F.BAHÇE sezon başından beri yaşadığı büyük strese rağmen hem ligde hem kupada finale çıkmayı başardı. İkisini birden kaybetse dahi buraya gelmek büyük başarıdır. Hele Trabzon'da sergilediği yürek takdire layıktır. Aykut Kocaman'ı sezon başından beri en çok eleştiren yorumcuyum. Çünkü neticelere göre eleştiriler yapmam, yenik takımın hocasını da överim.
Aykut Kocaman'ın en büyük hatası yönetim ve medya baskısından dolayı, Alex'e sınırsız dokunulmazlık tanımasıdır. Alex formsuz da olsa sakat da olsa 'oynarım' derse oynuyor. Maçın ikinci yarısında oyundan düşüp tamamen stop etse de sakatlanmadıkça ve kendi istemedikçe oyundan çıkarılmıyor.
TT Arena'daki çok önemli derbinin ikinci yarısında Alex'in yerine Stoch girip, Alex'in rolünü üstlense F.Bahçe'nin boşlukları değerlendirme şansı olurdu. Yine de o maçı kazanmayı bildiler. Artık Beşiktaş derbisi Saraçoğlu'ndaki finalin anahtarıydı. Ama fiziki gücü düşük Alex, 10 gündür hiç idman yapmamasına rağmen 'oynayacağım' dedi. Hiç varlık gösteremese de 90 dakika sahada kaldı. Ertesi gün önemli bir başlık gözüme çarptı: "Sakatlığına rağmen kendini feda etti." Peki bu fedakar kaptan oynamayacak olsa da niye arkadaşlarına deplasmanda destek vermek için Trabzon'a gitmedi.

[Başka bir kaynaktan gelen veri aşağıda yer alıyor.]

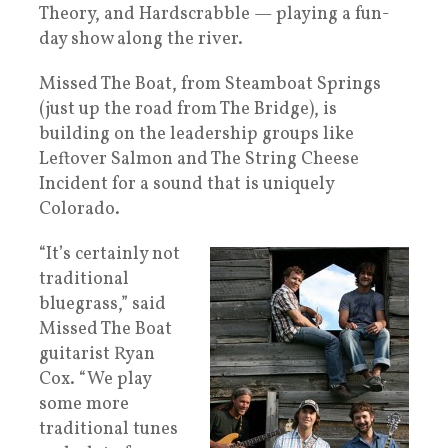
Theory, and Hardscrabble — playing a fun-
day show along the river.
Missed The Boat, from Steamboat Springs
(just up the road from The Bridge), is
building on the leadership groups like
Leftover Salmon and The String Cheese
Incident for a sound that is uniquely
Colorado.
“It’s certainly not
traditional
bluegrass,” said
Missed The Boat
guitarist Ryan
Cox. “We play
some more
traditional tunes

Alex'in yeteneklerine itirazım yok. Güzel hareketlerinden keyif alıyorum. Söylediğim 2 şey var. Birincisi; bir büyük takım, fiziki gücü günümüz futboluna uymayan bir yeteneğe endeksli olmaz. İkincisi de; bu tip yetenekler formuna ve performansına göre doğru ve idareli kullanılmalı.